My Story With Chemotherapy – Surviving The Dead Zone

You wake up one day, have breakfast with your partner, and you don’t think of how beautiful your life is. It’s just a normal day in normal life. Then you pass by the doctor to hear about your periodic tests and he says, “there’s something odd about the blood parameters, and a pathology test is needed.” From there, everything goes downward. 

The thin thread between light and darkness

You don’t realize how blissful your life was until you hear the word “leukemia” and “chemotherapy.” And then, you see the thin thread that separates your old life from the upcoming darkness. All you can see at this moment is pain and fear, the fear of the unknown. 

Drowning in your fears and nebulous thoughts, a question slips off your mouth: so what can we do? And a doctor’s plan for a few hard months to come begins to draw up in front of your hazy mind. 

You go home holding your partner’s hand, looking strong, until you take off your clothes in the privacy of your room, and then the panic attack comes, and the tears flood.

Why should I go through this? What’s the point? Why do I want to keep living? But, the answer is stronger than all the savage questions in your head. At this point, my thoughts were that I am my own man, and I die when I decide to die, and a sneaky disease from hell that wants to eat me from the inside out doesn’t get to kill me. 

Just like that, you decide to invest all your energy in surviving this and postpone the thought of suicide for later, because you want your death to be your own decision. The idea sounds reasonable; we fought so many battles to be here, so why don’t we fight one last one?

The fight begins, but your strength fails you

Poor kid! It’s so much harder than you thought, each session takes what feels like years, and you can feel this blue solution dripping in your veins. Like acid, you can feel it burning your insides. 

The weakness, nausea, and skin itchiness afterwards are unbearable. You feel like you want to cut out your guts and throw them away. 

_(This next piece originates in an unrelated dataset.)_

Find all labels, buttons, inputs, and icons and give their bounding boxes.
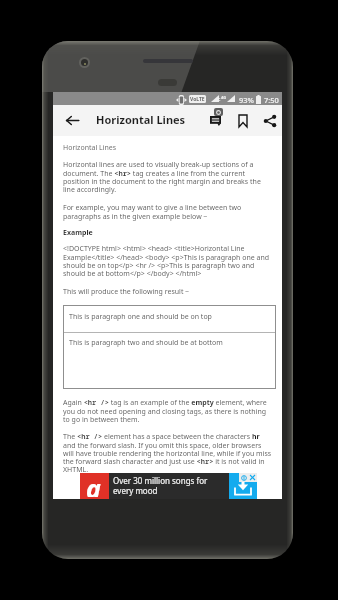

But your partner is here, holding your hands, and kisses your forehead. These touches and kisses recharge your energy store every time you feel empty and want to give up. 

One day, your partner decides that it’s taking too long, that they’re tired, and can’t go any further. You are tired and scared, and don’t have the energy to fight for what you thought would be your forever love story. You let them go, because you have other battles to fight. 

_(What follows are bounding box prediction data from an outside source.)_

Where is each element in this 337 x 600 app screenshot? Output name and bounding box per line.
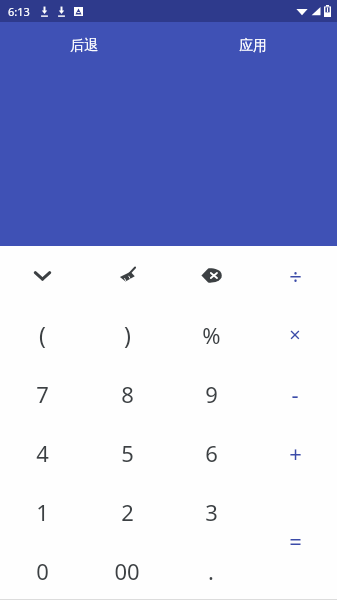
button[interactable]: Clear all bbox=[85, 246, 169, 305]
button[interactable]: ( bbox=[0, 305, 85, 364]
staticText: 9 bbox=[205, 379, 218, 409]
button[interactable]: Collapse keypad bbox=[0, 246, 85, 305]
button[interactable]: × bbox=[253, 305, 337, 364]
button[interactable]: 8 bbox=[85, 364, 169, 423]
button[interactable]: % bbox=[169, 305, 253, 364]
button[interactable]: - bbox=[253, 364, 337, 423]
staticText: . bbox=[208, 556, 214, 586]
button[interactable]: ÷ bbox=[253, 246, 337, 305]
staticText: 应用 bbox=[239, 37, 267, 55]
staticText: 6:13 bbox=[8, 4, 30, 19]
staticText: 1 bbox=[36, 497, 49, 527]
staticText: % bbox=[202, 320, 221, 350]
staticText: 3 bbox=[205, 497, 218, 527]
button[interactable]: + bbox=[253, 423, 337, 482]
button[interactable]: 9 bbox=[169, 364, 253, 423]
button[interactable]: 0 bbox=[0, 541, 85, 600]
staticText: 00 bbox=[114, 556, 140, 586]
staticText: ) bbox=[124, 319, 131, 350]
staticText: 7 bbox=[36, 379, 49, 409]
button[interactable]: 后退 bbox=[0, 28, 168, 64]
button[interactable]: 4 bbox=[0, 423, 85, 482]
staticText: 后退 bbox=[70, 37, 98, 55]
button[interactable]: 7 bbox=[0, 364, 85, 423]
button[interactable]: 应用 bbox=[168, 28, 337, 64]
button[interactable]: ) bbox=[85, 305, 169, 364]
staticText: 4 bbox=[36, 438, 49, 468]
button[interactable]: . bbox=[169, 541, 253, 600]
button[interactable]: 1 bbox=[0, 482, 85, 541]
staticText: ÷ bbox=[289, 261, 302, 291]
button[interactable]: Backspace bbox=[169, 246, 253, 305]
staticText: 6 bbox=[205, 438, 218, 468]
button[interactable]: 2 bbox=[85, 482, 169, 541]
staticText: = bbox=[289, 526, 302, 556]
staticText: × bbox=[289, 321, 301, 348]
button[interactable]: = bbox=[253, 482, 337, 600]
staticText: 2 bbox=[121, 497, 134, 527]
staticText: 8 bbox=[121, 379, 134, 409]
staticText: - bbox=[291, 379, 299, 409]
button[interactable]: 3 bbox=[169, 482, 253, 541]
staticText: ( bbox=[39, 319, 46, 350]
staticText: 5 bbox=[121, 438, 134, 468]
button[interactable]: 6 bbox=[169, 423, 253, 482]
button[interactable]: 5 bbox=[85, 423, 169, 482]
staticText: + bbox=[289, 438, 302, 468]
button[interactable]: 00 bbox=[85, 541, 169, 600]
staticText: 0 bbox=[36, 556, 49, 586]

Your friends and family are there next to you, but you feel lonely. Only you feel the pain, go through the medications’ side effects, and lose recognition of the person standing in front of you in the mirror. Only you saw the love of your life packing up their luggage and leaving. Only you heard the door of the house you shared click, and felt the void and cold feeling of the empty house. 

As stubborn as you are, all the pain transforms into resistance. That’s enough. You want this done right now. The scary idea of hospitalization doesn’t feel so scary anymore, and you go for it. There, you meet some of your best friends, the ones that remind you that you’re not alone in this, that someone else knows how you feel, and understands the pain and agony. And you ask yourself: why did I resist this for so long? How foolish you were!

Three months later you are done, just like that, and the doctors come with good news. That was your last chemotherapy session, you can go back home now.

Energy is neither destroyed nor created

You open the door of your empty dark house, smell the air, turn on the light, and see the daffodil your partner bought you on your anniversary. It’s a dead, thin brown stick leaning on its jar, declaring more death now. Suddenly, all the feelings of the lost love and disappointment attack at once. And all the tears you hadn’t cried over the last year, burst out like a bomb for hours, in what seems like an endless flood of suppressed feelings.

It’s done now, but there is one more thing to be done in order to move on. A tattoo of the daffodil must be drawn on your arm, and to feel the needle unleash all the pain that might sneak up and hide inside of you. Force it out, and move on.